BEGIN INPUT FOR THIS TASK
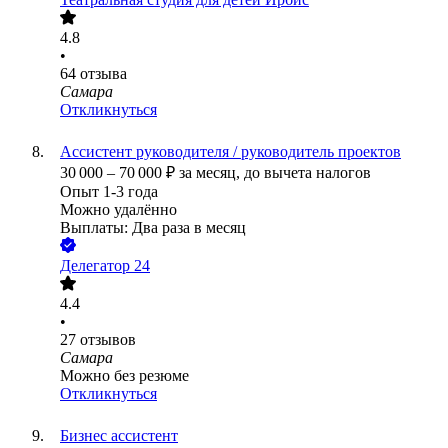
4.8
•
64
отзыва
Самара
Откликнуться
Ассистент руководителя / руководитель проектов
30 000
–
70 000
₽
за месяц,
до вычета налогов
Опыт 1-3 года
Можно удалённо
Выплаты: Два раза в месяц
Делегатор 24
4.4
•
27
отзывов
Самара
Можно без резюме
Откликнуться
Бизнес ассистент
END INPUT FOR THIS TASK
Set down, exactly and without anything extra, every line from the one that contains "Выплаты: Два раза в месяц" through the final line of the material.

Выплаты: Два раза в месяц
Делегатор 24
4.4
•
27
отзывов
Самара
Можно без резюме
Откликнуться
Бизнес ассистент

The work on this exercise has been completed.